§ **Exercise description**
Write the listing out again word for word, leaving each picture behind.

§ **Supplied data**

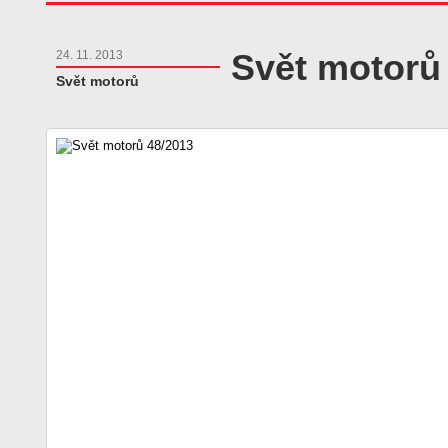
Svět motorů
24. 11. 2013
Svět motorů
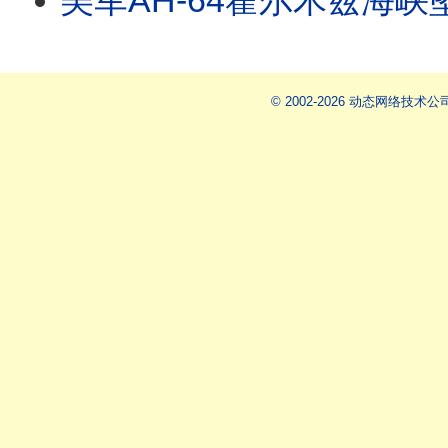
美军AH-64霍尔木兹海峡坠毁 首次出动无人艇救助士兵 美对伊朗猛烈还击 阿帕奇或是拦截
© 2002-2026 动态网络技术公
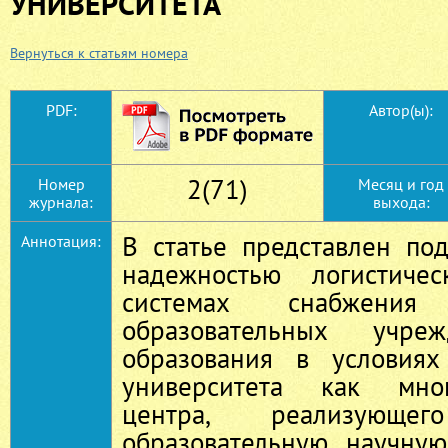
УНИВЕРСИТЕТА
Вернуться к статьям номера
PDF:
Автор(ы):
2(71)
Номер
Месяц и год
журнала:
выхода:
В статье представлен по
Аннотация:
надежностью логистиче
системах снабжения 
образовательных учре
образования в условиях
университета как мног
центра, реализующег
образовательную, научну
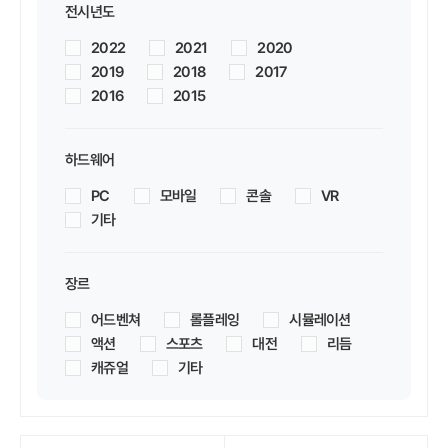
전시년도
2022
2021
2020
2019
2018
2017
2016
2015
하드웨어
PC
모바일
콘솔
VR
기타
장르
어드벤쳐
롤플레잉
시뮬레이션
액션
스포츠
대전
리듬
캐쥬얼
기타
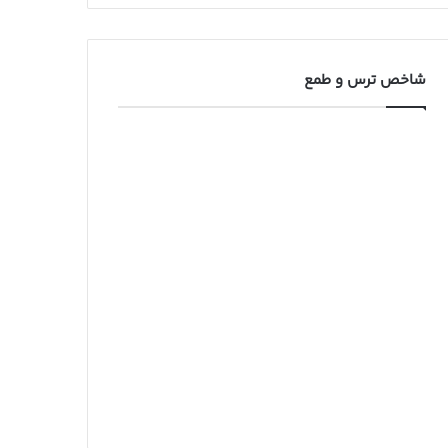
شاخص ترس و طمع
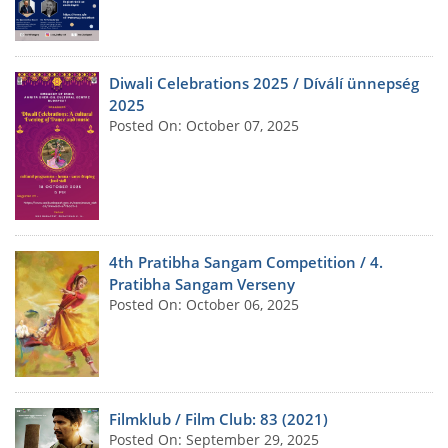
Diwali Celebrations 2025 / Díválí ünnepség
2025
Posted On: October 07, 2025
4th Pratibha Sangam Competition / 4.
Pratibha Sangam Verseny
Posted On: October 06, 2025
Filmklub / Film Club: 83 (2021)
Posted On: September 29, 2025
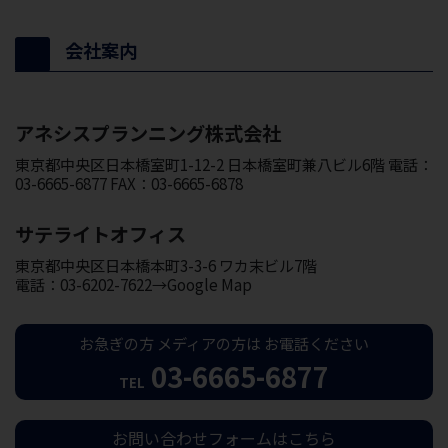
会社案内
アネシスプランニング株式会社
東京都中央区日本橋室町1-12-2 日本橋室町兼八ビル6階 電話：
03-6665-6877 FAX：03-6665-6878
サテライトオフィス
東京都中央区日本橋本町3-3-6 ワカ末ビル7階
電話：03-6202-7622→Google Map
お急ぎの方
メディアの方は
お電話ください
03-6665-6877
TEL
お問い合わせフォームはこちら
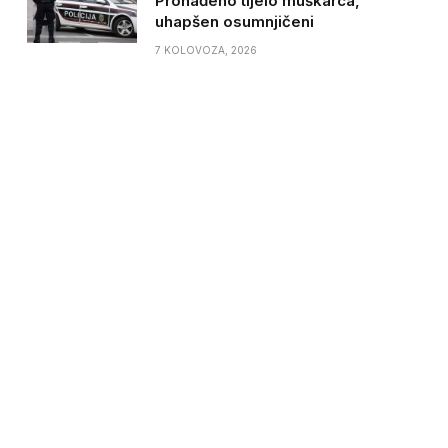
Pronađeno tijelo muškarca,
uhapšen osumnjičeni
7 KOLOVOZA, 2026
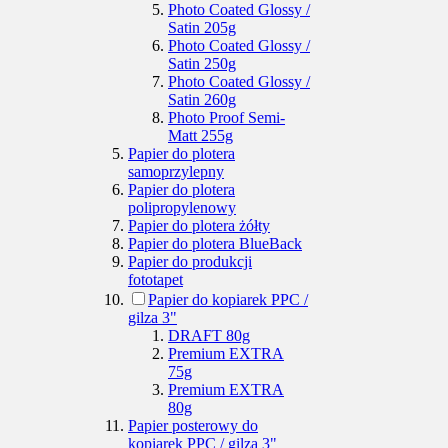
Photo Coated Glossy /
Satin 205g
Photo Coated Glossy /
Satin 250g
Photo Coated Glossy /
Satin 260g
Photo Proof Semi-
Matt 255g
Papier do plotera
samoprzylepny
Papier do plotera
polipropylenowy
Papier do plotera żółty
Papier do plotera BlueBack
Papier do produkcji
fototapet
Papier do kopiarek PPC /
gilza 3"
DRAFT 80g
Premium EXTRA
75g
Premium EXTRA
80g
Papier posterowy do
kopiarek PPC / gilza 3"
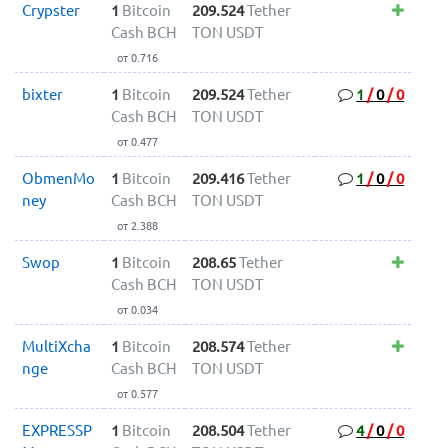
Crypster
1
Bitcoin
209.524
Tether
Cash BCH
TON USDT
от 0.716
bixter
1
Bitcoin
209.524
Tether
1
/
0
/
0
Cash BCH
TON USDT
от 0.477
ObmenMo
1
Bitcoin
209.416
Tether
1
/
0
/
0
ney
Cash BCH
TON USDT
от 2.388
Swop
1
Bitcoin
208.65
Tether
Cash BCH
TON USDT
от 0.034
MultiXcha
1
Bitcoin
208.574
Tether
nge
Cash BCH
TON USDT
от 0.577
EXPRESSP
1
Bitcoin
208.504
Tether
4
/
0
/
0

§ **Result of this task**
Svět motorů
24. 11. 2013
Svět motorů
美军AH-64霍尔木兹海峡坠毁 首次出动无人艇救助士兵 美对伊朗猛烈还击 阿帕奇或是拦截
© 2002-2026 动态网络技术公
УНИВЕРСИТЕТА
Вернуться к статьям номера
PDF:
Автор(ы):
2(71)
Номер
Месяц и год
журнала:
выхода:
В статье представлен по
Аннотация:
надежностью логистиче
системах снабжения 
образовательных учре
образования в условиях
университета как мног
центра, реализующег
образовательную, научну
전시년도
2022
2021
2020
2019
2018
2017
2016
2015
하드웨어
PC
모바일
콘솔
VR
기타
장르
어드벤쳐
롤플레잉
시뮬레이션
액션
스포츠
대전
리듬
캐쥬얼
기타
شاخص ترس و طمع
Diwali Celebrations 2025 / Díválí ünnepség
2025
Posted On: October 07, 2025
4th Pratibha Sangam Competition / 4.
Pratibha Sangam Verseny
Posted On: October 06, 2025
Filmklub / Film Club: 83 (2021)
Posted On: September 29, 2025
会社案内
アネシスプランニング株式会社
東京都中央区日本橋室町1-12-2 日本橋室町兼八ビル6階 電話：
03-6665-6877 FAX：03-6665-6878
サテライトオフィス
東京都中央区日本橋本町3-3-6 ワカ末ビル7階
電話：03-6202-7622→Google Map
お急ぎの方
メディアの方は
お電話ください
03-6665-6877
TEL
お問い合わせフォームはこちら
Pronađeno tijelo muškarca,
uhapšen osumnjičeni
7 KOLOVOZA, 2026
Photo Coated Glossy /
Satin 205g
Photo Coated Glossy /
Satin 250g
Photo Coated Glossy /
Satin 260g
Photo Proof Semi-
Matt 255g
Papier do plotera
samoprzylepny
Papier do plotera
polipropylenowy
Papier do plotera żółty
Papier do plotera BlueBack
Papier do produkcji
fototapet
Papier do kopiarek PPC /
gilza 3"
DRAFT 80g
Premium EXTRA
75g
Premium EXTRA
80g
Papier posterowy do
kopiarek PPC / gilza 3"
Crypster
1
Bitcoin
209.524
Tether
Cash BCH
TON USDT
от 0.716
bixter
1
Bitcoin
209.524
Tether
1
/
0
/
0
Cash BCH
TON USDT
от 0.477
ObmenMo
1
Bitcoin
209.416
Tether
1
/
0
/
0
ney
Cash BCH
TON USDT
от 2.388
Swop
1
Bitcoin
208.65
Tether
Cash BCH
TON USDT
от 0.034
MultiXcha
1
Bitcoin
208.574
Tether
nge
Cash BCH
TON USDT
от 0.577
EXPRESSP
1
Bitcoin
208.504
Tether
4
/
0
/
0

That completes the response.